Zoom in, and you're find where there's no grocery store.

Photo caption:

Photo by NPR

NPR's new headquarters sits amidst food deserts.

Want to know where you can't buy fresh, healthful food? The USDA has the map for you.

The feds' new Food Access Research Atlas lets you find out just where it's difficult to buy broccoli or bananas in counties across the U.S. Forget walking to the store in St. Louis, Minn., where most people live more than a mile from a grocery store. Ditto for Hyde, N.C., and Pushmataha, Okla.

The atlas, which is a big upgrade from the USDA's two-year-old Food Desert Locator, is intended as a tool for state policymakers, local planners, and nonprofit groups concerned about food access.

"People can get a more detailed picture of exactly what challenges they encounter in getting to the grocery store," says Paula Dutko, an economist for the USDA Economic Research Service who helped craft the atlas.

Detailed, indeed.
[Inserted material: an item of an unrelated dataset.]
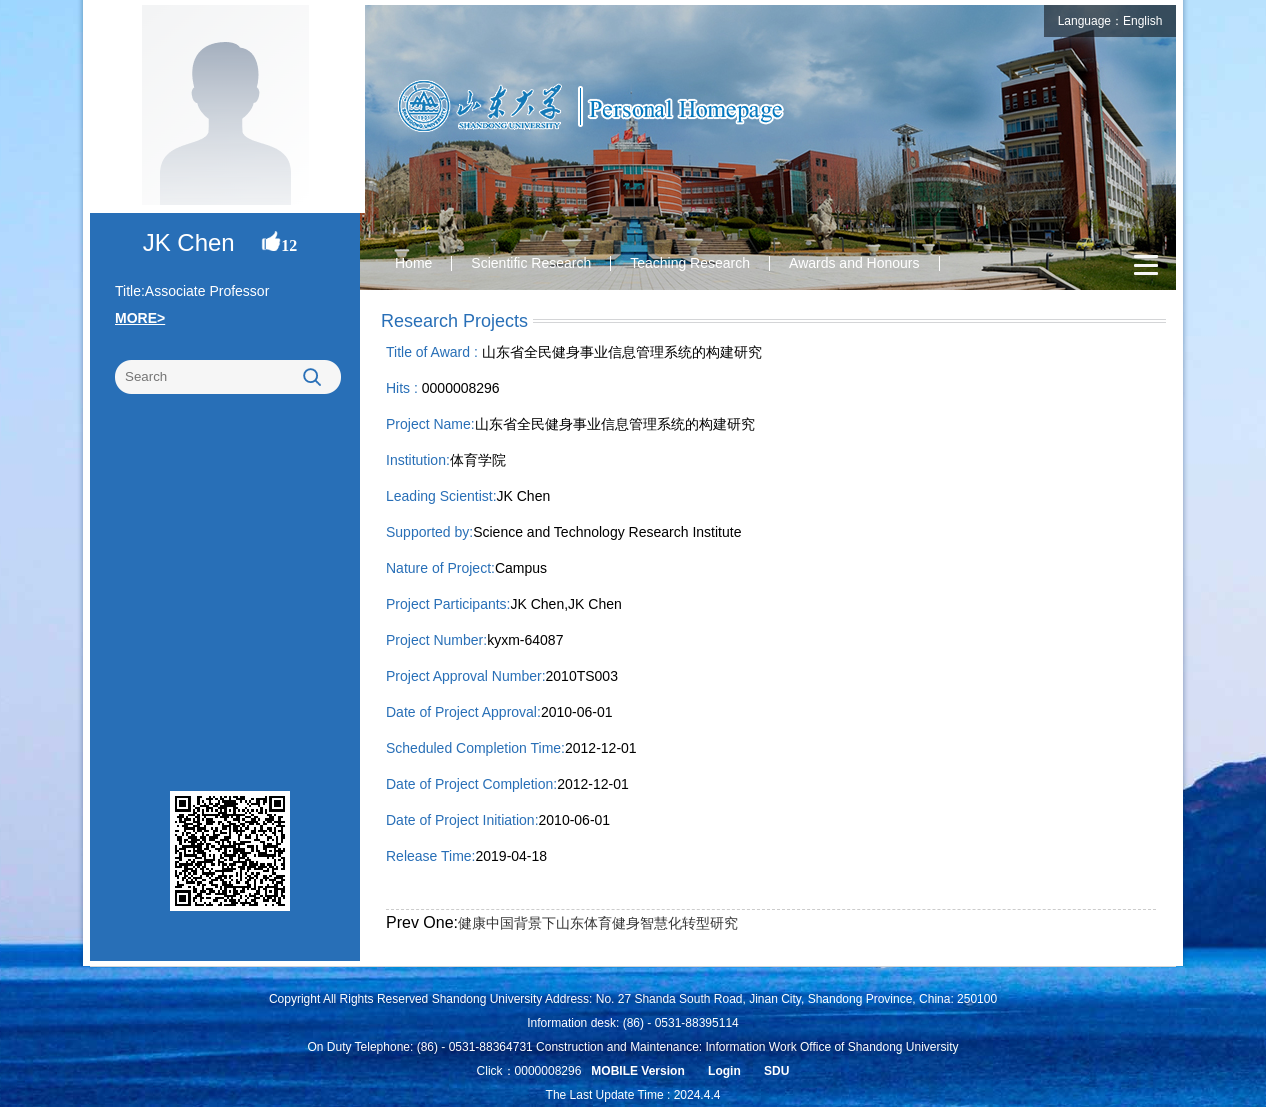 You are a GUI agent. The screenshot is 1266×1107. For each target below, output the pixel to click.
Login (724, 1071)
A few clicks and you're deep into individual neighborhoods, showing what percentage of people aren't within walking distance of a supermarket.

Thus I learned that an area just north of NPR's new headquarters on North Capitol Street NE "has a relatively high number of households (656 of 1802 total households (36%)) without vehicles that are more than one-half mile from a supermarket."

Dutko and her crew added in data on whether households have vehicles, because that can make a huge difference in grocery shopping. And they added more choices for distance from a store, including 20 miles for rural areas, instead of just 10.

Access by bus or train isn't on the map, Dutko says, because there isn't national data. "It would be so great if we could look at public transportation availability throughout the United States," she told The Salt.

Food deserts have been a hot target of healthy-eating efforts, including Michelle Obama's Let's Move.

But as programs zero in on improving access, they're finding that bringing in farmers' markets and grocery stores doesn't necessarily mean that people start eating better.

So as our colleague Dan Charles has reported, efforts are now also working on lowering costs, consumer education, and marketing.